Localization of nitric oxide synthase in the tree shrew retina
- QI-LIN CAO, HEATHER A. MURPHY, HEYWOOD M. PETRY
-
- Journal:
- Visual Neuroscience / Volume 16 / Issue 3 / May 1999
- Published online by Cambridge University Press:
- 01 May 1999, pp. 399-409
-
- Article
- Export citation
-
Nitric oxide (NO) is a novel neuronal messenger that likely influences retinal function by activating retinal guanylyl cyclase to increase levels of cGMP. In the present study, the localization of neuronal nitric oxide synthase (nNOS, Type I NOS) in the cone-dominant tree shrew retina was studied using NADPH-d histochemistry and nNOS immunocytochemistry. Both NADPH-d and nNOS-immunoreactivity (IR) labeled the inner segments of rods and the myoids of a regular subpopulation of cones, with their corresponding nuclei outlined. The labeled cone myoids were co-localized with a marker for short-wave-sensitive (SWS) cones (S-antigen) and also displayed the regular triangular packing and density (7%) characteristic of SWS cones in tree shrew and other mammalian retinas. These measures confirmed the identity of the labeled cones as SWS cones. Photoreceptor ellipsoids of all cones were strongly labeled by NADPH-d reactivity, but lacked nNOS-IR. Another novel finding in tree shrew retina was that both NADPH-d and nNOS-IR labeled Müller cells, which have not been labeled by nNOS-IR in other mammalian retinas.
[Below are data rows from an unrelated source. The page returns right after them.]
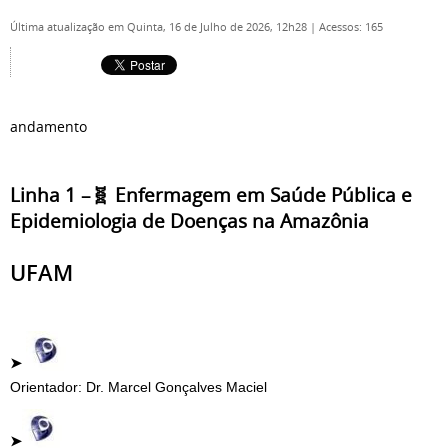
Última atualização em Quinta, 16 de Julho de 2026, 12h28
|
Acessos: 165
andamento
Linha 1 –🧬 Enfermagem em Saúde Pública e
Epidemiologia de Doenças na Amazônia
UFAM
➤
Orientador: Dr. Marcel Gonçalves Maciel
➤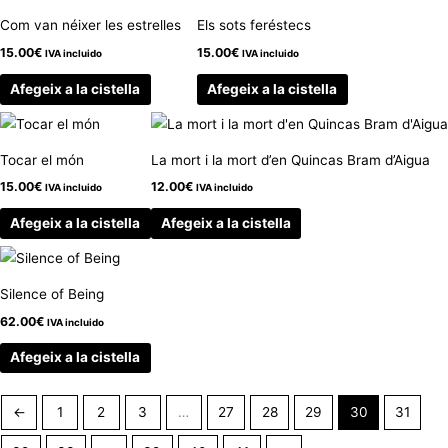
Com van néixer les estrelles
Els sots feréstecs
15.00
€
15.00
€
IVA incluido
IVA incluido
Afegeix a la cistella
Afegeix a la cistella
Tocar el món
La mort i la mort d’en Quincas Bram d’Aigua
15.00
€
12.00
€
IVA incluido
IVA incluido
Afegeix a la cistella
Afegeix a la cistella
Silence of Being
62.00
€
IVA incluido
Afegeix a la cistella
←
1
2
3
…
27
28
29
30
31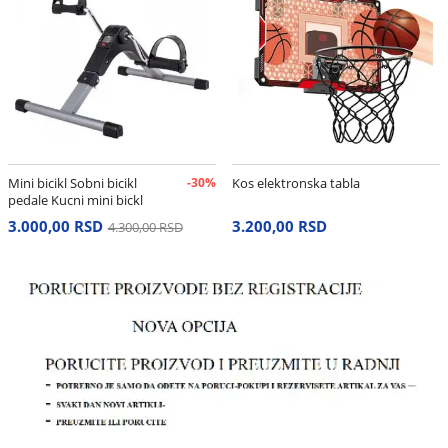
Mini bicikl Sobni bicikl
-30%
Kos elektronska tabla
pedale Kucni mini bickl
3.000,00 RSD
3.200,00 RSD
4.300,00 RSD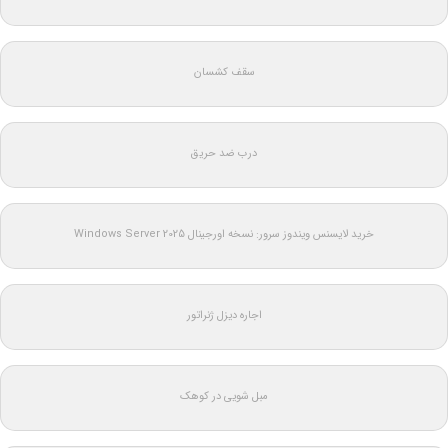
سقف کشسان
درب ضد حریق
خرید لایسنس ویندوز سرور: نسخه اورجینال Windows Server 2025
اجاره دیزل ژنراتور
مبل شویی در کوهک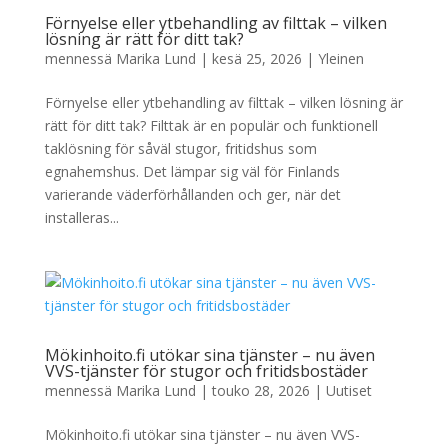
Förnyelse eller ytbehandling av filttak – vilken
lösning är rätt för ditt tak?
mennessä
Marika Lund
|
kesä 25, 2026
|
Yleinen
Förnyelse eller ytbehandling av filttak – vilken lösning är
rätt för ditt tak? Filttak är en populär och funktionell
taklösning för såväl stugor, fritidshus som
egnahemshus. Det lämpar sig väl för Finlands
varierande väderförhållanden och ger, när det
installeras...
Mökinhoito.fi utökar sina tjänster – nu även
VVS-tjänster för stugor och fritidsbostäder
mennessä
Marika Lund
|
touko 28, 2026
|
Uutiset
Mökinhoito.fi utökar sina tjänster – nu även VVS-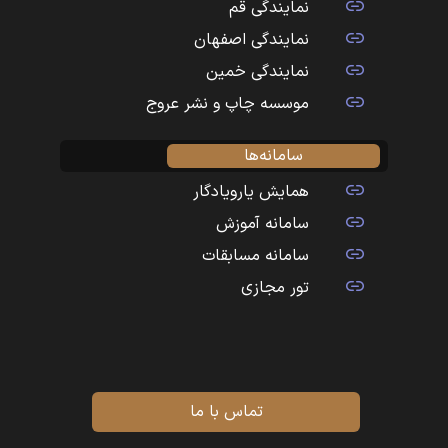
نمایندگی قم
نمایندگی اصفهان
نمایندگی خمین
موسسه چاپ و نشر عروج
سامانه‌ها
همایش یارویادگار
سامانه آموزش
سامانه مسابقات
تور مجازی
تماس با ما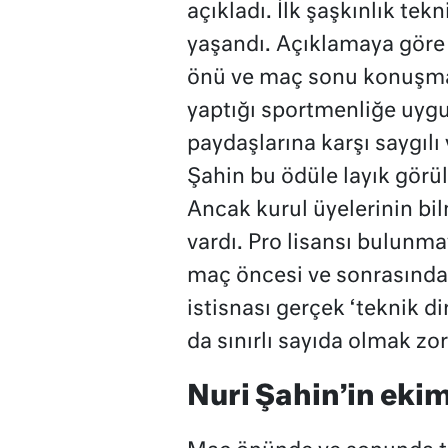
açıkladı. İlk şaşkınlık tek
yaşandı. Açıklamaya göre
önü ve maç sonu konuşmal
yaptığı sportmenliğe uygu
paydaşlarına karşı saygılı
Şahin bu ödüle layık görü
Ancak kurul üyelerinin bil
vardı. Pro lisansı bulunma
maç öncesi ve sonrasında
istisnası gerçek ‘teknik 
da sınırlı sayıda olmak zo
Nuri Şahin’in eki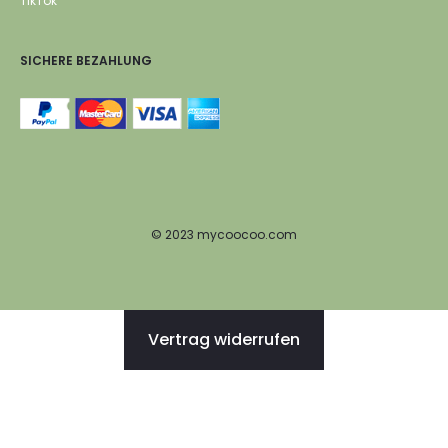
TikTok
SICHERE BEZAHLUNG
© 2023 mycoocoo.com
Vertrag widerrufen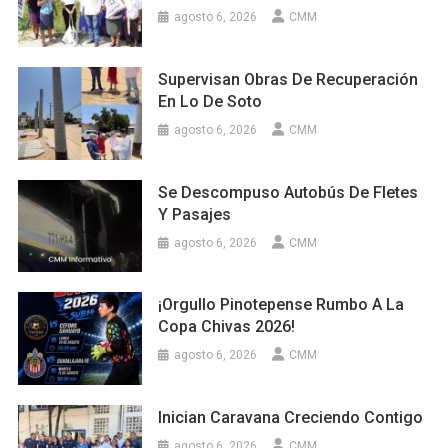
agosto 6, 2026
CMM
Supervisan Obras De Recuperación
En Lo De Soto
agosto 6, 2026
CMM
Se Descompuso Autobús De Fletes
Y Pasajes
agosto 6, 2026
CMM
¡Orgullo Pinotepense Rumbo A La
Copa Chivas 2026!
agosto 6, 2026
CMM
Inician Caravana Creciendo Contigo
agosto 6, 2026
CMM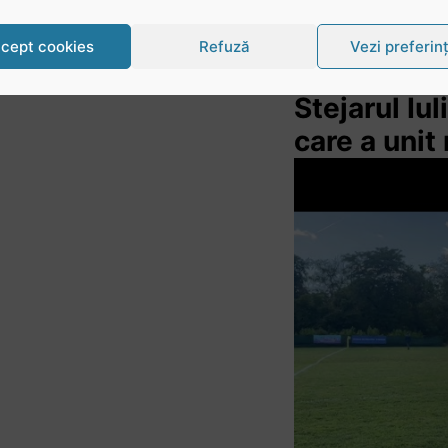
cept cookies
Refuză
Vezi preferin
Stejarul Iu
care a unit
Consistent with findings in rod-dominant retinas, two types of amacrine cells at the vitreal edge of the inner nuclear layer and a subpopulation of displaced amacrine cells at the scleral edge of the ganglion cell layer were labeled by both NADPH-d and nNOS-IR. Processes of these labeled cells were seen to extend into the inner plexiform layer, where dense punctate label was seen, especially in the central sublamina. These results show that localization of NOS in the cone-dominant tree shrew retina shares some common properties with rod-dominant mammalian retinas, but also shows some species-specific characteristics. The new finding of nNOS localization in tree shrew SWS cones and rods, but not in other cones, raises interesting questions about the roles of NO in the earliest level of visual processing.